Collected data
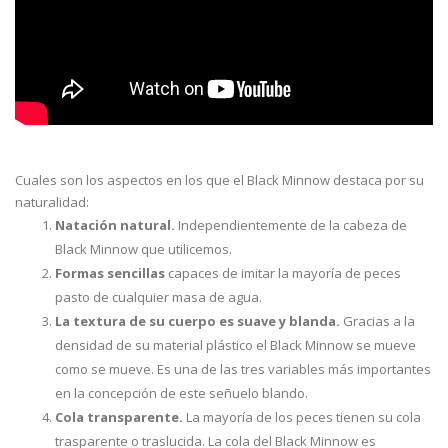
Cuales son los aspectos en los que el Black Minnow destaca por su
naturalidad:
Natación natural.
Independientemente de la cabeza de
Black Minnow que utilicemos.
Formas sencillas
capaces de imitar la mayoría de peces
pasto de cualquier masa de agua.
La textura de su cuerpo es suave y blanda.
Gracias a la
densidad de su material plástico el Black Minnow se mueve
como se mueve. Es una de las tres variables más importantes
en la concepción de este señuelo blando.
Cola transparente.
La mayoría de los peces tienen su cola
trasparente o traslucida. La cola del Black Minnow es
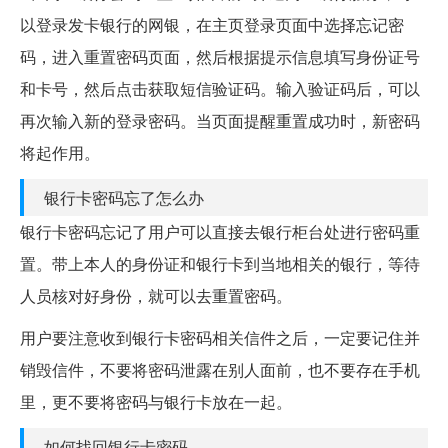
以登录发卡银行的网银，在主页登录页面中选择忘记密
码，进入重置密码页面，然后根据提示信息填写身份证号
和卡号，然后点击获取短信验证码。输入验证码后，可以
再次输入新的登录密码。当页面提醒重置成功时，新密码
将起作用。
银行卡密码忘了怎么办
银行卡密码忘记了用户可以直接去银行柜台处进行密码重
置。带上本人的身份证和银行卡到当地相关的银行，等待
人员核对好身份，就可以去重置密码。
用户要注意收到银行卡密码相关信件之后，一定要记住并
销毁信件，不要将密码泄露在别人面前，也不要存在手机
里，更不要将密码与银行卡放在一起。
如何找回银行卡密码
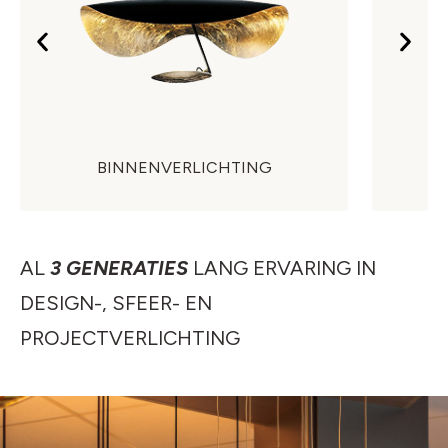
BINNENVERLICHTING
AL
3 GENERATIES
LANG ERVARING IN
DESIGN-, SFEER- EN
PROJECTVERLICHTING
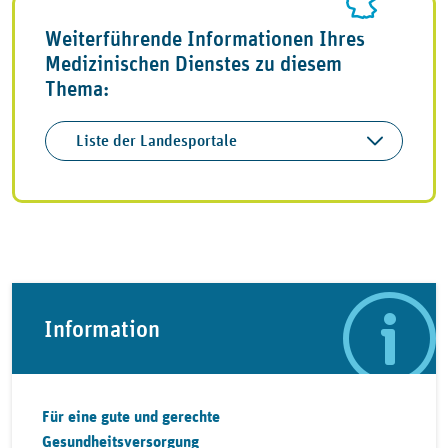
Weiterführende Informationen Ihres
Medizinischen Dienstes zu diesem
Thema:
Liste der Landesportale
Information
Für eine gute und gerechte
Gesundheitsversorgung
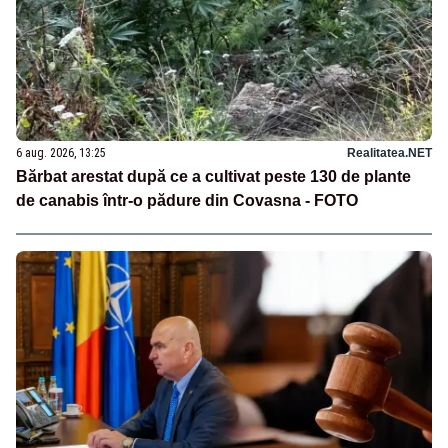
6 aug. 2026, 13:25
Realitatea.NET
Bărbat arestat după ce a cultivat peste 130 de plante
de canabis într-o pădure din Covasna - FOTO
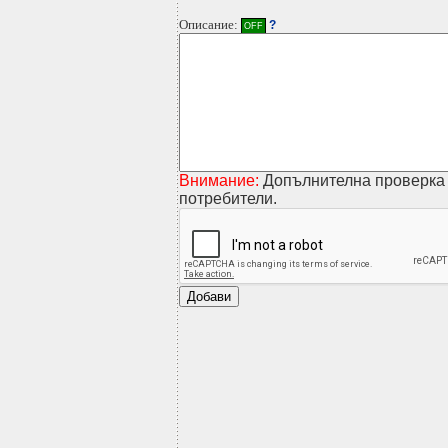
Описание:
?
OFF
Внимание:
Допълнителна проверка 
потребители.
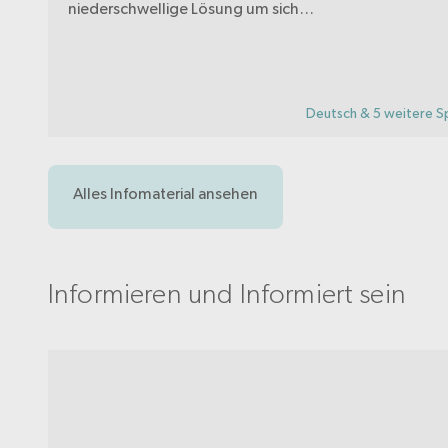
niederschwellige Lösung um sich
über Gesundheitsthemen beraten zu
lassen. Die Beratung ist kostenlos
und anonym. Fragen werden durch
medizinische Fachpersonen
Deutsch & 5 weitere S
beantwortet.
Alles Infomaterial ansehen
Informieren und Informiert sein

[What to do]: For the word "peces", find all matching lines in the entries above and copy them out.

[Response]:
capaces de imitar la mayoría de peces
La mayoría de los peces tienen su cola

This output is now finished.